The Sacrifice of Kronos, No. 2 depicts the theme of ancient ritual that is characteristic of Stamos's work of the 1940s, when he and his contemporaries were endeavoring to "create the myth of their own time" through their art.
The Sacrifice of Kronos, No. 2 portrays the drama and terror of the story of the Titan, Cronus, (Kronos, in the Greek spelling preferred by Stamos), who devoured his children in fear of the prophesy that one of his offspring would usurp his power. When Cronus's son Zeus was born, his mother, Rhea, wrapped a stone in clothing, and Cronus swallowed it, believing it was their son. The prophecy took its course, because Zeus eventually overthrew Cronus.
In the painting, the moment of the sacrifice is depicted. Two ghost-like eyes appear in the stone, alluding to Cronus's misguided belief that it was his son he had swallowed.
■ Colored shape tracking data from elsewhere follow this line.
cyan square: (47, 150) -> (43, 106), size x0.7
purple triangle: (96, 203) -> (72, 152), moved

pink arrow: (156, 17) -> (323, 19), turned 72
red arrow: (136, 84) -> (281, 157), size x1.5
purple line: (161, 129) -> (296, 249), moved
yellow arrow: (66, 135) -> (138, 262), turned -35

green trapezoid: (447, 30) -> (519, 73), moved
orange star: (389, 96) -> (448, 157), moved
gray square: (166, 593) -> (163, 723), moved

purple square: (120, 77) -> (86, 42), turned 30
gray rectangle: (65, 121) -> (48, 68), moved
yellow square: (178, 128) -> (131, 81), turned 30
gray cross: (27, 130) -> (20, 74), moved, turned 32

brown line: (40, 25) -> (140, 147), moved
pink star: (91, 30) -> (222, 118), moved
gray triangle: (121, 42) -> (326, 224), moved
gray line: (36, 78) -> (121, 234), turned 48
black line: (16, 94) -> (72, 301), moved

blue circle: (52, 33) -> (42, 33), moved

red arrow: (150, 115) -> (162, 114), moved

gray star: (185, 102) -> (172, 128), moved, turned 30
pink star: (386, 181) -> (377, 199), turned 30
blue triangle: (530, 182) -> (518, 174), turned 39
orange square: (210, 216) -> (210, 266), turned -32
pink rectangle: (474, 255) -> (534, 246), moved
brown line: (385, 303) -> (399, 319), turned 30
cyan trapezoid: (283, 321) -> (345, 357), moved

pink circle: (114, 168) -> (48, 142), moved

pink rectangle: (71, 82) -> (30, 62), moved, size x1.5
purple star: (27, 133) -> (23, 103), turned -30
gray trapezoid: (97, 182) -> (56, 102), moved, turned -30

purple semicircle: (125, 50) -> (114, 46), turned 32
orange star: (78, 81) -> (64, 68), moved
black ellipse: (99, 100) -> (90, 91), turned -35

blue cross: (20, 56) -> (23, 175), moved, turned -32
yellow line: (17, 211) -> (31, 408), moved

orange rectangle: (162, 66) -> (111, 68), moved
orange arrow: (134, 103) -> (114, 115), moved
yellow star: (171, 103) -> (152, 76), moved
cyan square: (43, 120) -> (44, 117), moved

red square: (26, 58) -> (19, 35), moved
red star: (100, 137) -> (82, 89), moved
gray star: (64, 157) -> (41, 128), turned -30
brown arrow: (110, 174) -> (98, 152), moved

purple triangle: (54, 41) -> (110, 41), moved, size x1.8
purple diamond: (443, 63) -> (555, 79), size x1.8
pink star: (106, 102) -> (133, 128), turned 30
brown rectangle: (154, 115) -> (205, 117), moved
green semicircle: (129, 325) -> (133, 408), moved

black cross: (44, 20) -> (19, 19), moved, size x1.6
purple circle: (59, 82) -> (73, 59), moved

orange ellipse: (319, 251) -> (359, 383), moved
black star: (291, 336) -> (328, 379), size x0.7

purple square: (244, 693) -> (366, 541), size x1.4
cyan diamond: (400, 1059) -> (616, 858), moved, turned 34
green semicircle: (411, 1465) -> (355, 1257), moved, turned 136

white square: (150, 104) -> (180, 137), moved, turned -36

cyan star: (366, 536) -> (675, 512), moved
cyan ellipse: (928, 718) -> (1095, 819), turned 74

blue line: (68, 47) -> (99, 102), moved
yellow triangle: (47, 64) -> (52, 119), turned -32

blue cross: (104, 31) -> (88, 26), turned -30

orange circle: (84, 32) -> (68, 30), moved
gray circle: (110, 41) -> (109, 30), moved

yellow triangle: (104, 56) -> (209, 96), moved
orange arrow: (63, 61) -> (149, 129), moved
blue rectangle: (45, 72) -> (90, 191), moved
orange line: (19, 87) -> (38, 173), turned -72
Cronus, with gaping mouth and staring eye, appears to be crushed under the weight of the massive boulder. Thin, black lines illustrating natural and cosmic forces meander and streak throughout the composition. Such lines of energy reflect not only an awareness of surrealist motifs, but also the influence of Dove's lines of force in his late works.
The gripping scene of Cronus devouring the rock occurs on a terracotta-colored field against a background of unnatural, intense blue highlighted with fluorescent greens. The garish, almost hallucinatory colors emphasize the supernatural qualities of the subject. The theme of this ancient myth may well have been a metaphor for the dark and frightening events that were revealed after World War II, as well as the ensuing struggles for dominance among the powerful nations.